Irfan Ahmad has recently collected data on twitter users in Pakistan. He writes:
Twitter has recently become very popular in Pakistan as lots of journalists, TV anchors, celebrities and politicians have started using it very actively. There are reports of political parties establishing proper Social Media Cells for managing their online identities on sites like twitter and facebook. There was a need to find out answers for the questions like:
- How many twitter users are there in Pakistan?
- How are Pakistani twitter users distributed demographically?
- Who are most influential twitter users in Pakistan?
Twitter reveals no such data but twitter’s API is there exposing public profiles. Our assumption was that every Pakistani twitter user must have
some specific keywords or geo coordinates as their location in their profiles.
Although, the assumption skips many Pakistanis as many of them never filled in their profile in detail and many live abroad but we were able to find almost all commonly known popular twitter users using this assumption. Twitter API also provides time zone information along with each profile. We used this information as well.
Another problem with this logic was that there are many keywords, like Kashmir, Gujrat, Hyderabad etc., common in India and Pakistan. So, another trivial part was to exclude those users from being crawled. For this, importance of these keywords was minimized and some block keywords were introduced. This approach filtered many Indian twitter users from the results.
Using this logic we started a crawler which runs days and nights to find more and more Pakistani tweeps. The crawler is quite slower because of rate limits imposed by twitter in its API. This crawler has been running for a few months and so far it has crawled about 155,000 Pakistani twitter users into its database. Which is a significant dataset for our data analysis.
Second part of the project was to find more influential twitter users. After analysing top twitter users by followers count it was concluded that followers count is not very authentic influence count. There are lots of other factors involved. Fortunately, there is a very nice application, Klout, which measures influence score. So, next step is to write a crawler which fetches klout score of all Pakistani twitter users. Klout has a very reasonable rate limit and with the current database size it is possible to update klout score of each user within a week. This crawler runs days and nights as well.
Both of these crawlers are coded in Python and they store their results in Redis. They utilize Python’s multiprocessing. Following python libraries were used:
Finding Geographical Location:
First part was to find out where are Pakistani twitter users located geologically.
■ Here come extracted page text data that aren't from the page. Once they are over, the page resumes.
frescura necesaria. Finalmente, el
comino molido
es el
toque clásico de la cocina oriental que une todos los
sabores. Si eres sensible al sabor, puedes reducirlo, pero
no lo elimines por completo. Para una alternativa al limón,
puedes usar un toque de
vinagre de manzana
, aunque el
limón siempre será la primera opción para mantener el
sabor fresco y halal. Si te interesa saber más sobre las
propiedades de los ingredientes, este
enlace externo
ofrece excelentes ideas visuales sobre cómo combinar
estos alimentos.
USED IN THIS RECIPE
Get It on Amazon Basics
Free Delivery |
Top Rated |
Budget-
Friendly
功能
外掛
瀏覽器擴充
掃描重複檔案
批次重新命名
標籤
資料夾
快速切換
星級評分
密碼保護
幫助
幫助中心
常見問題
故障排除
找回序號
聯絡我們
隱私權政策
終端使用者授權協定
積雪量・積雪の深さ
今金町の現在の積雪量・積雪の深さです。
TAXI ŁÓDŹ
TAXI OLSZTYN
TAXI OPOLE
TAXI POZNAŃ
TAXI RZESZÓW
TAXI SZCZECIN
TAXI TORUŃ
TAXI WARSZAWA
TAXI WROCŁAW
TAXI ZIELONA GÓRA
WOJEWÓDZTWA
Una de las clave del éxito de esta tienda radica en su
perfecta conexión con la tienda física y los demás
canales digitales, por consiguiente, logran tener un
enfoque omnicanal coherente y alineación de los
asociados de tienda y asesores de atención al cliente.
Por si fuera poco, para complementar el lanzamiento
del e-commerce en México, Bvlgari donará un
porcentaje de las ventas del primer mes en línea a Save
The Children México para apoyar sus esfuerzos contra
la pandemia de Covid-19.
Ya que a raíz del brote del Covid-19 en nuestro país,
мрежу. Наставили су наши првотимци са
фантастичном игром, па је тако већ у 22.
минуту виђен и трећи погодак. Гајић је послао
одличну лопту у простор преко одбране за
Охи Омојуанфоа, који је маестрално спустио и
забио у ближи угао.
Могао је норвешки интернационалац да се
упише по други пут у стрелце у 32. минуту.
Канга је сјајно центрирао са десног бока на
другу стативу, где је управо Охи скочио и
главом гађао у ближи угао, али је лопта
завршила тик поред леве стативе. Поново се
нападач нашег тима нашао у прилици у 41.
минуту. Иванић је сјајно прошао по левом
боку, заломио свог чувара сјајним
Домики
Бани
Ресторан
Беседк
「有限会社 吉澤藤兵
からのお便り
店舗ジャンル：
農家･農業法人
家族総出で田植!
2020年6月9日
Our crawler assigns a city or province to each user based upon the keyword matched against his location in twitter profile.
Twitter does not provide gender of the twitter user with each user but it can easily be guessed from user’s name. For this analysis gender.c was used with a custom names database of 5000 Pakistani names.
Finding most commonly used names:
This was easy, just a few lines of Python code and result was compiled.
Finding most commonly used words in Pakistani tweeps profiles
There were some other results generated using simple queries like:
- Finding verified twitter accounts
- Finding users with the most followers
- When Pakistanis joined twitter?
- Finding most influential twitter users in Pakistan
Now the most important part. As we are also crawling user’s klout score, this was again simply a query to our data.
Now this is quite interesting data. Based on this, some more facts were collected like:
- Out of top 100 most influential Pakistani twitter accounts, 1/3rd are related to traditional media (mostly talk show anchors)
- There are about 10K Pakistani twitter users with no followers and 12K accounts with just 1 follower (most of them were fake accounts created by social media cells of political parties to increase follower count)
- On average each Pakistani tweep is followed by 129 tweeps
- There are 24 Pakistan twitter users with 50K+ followers and only 11 users with 100K+ followers
- Out of 150K Pakistani twitter users, almost half have less than 10 followers and a quarter have 11-50 followers
What I learnt from this project
- NoSQL is great in handling large datasets
- Whenever using some API or scraping, use unicode.
- Handling rate limits of APIs with multiprocessing can be challenging.
- NLTK is a great library if used properly.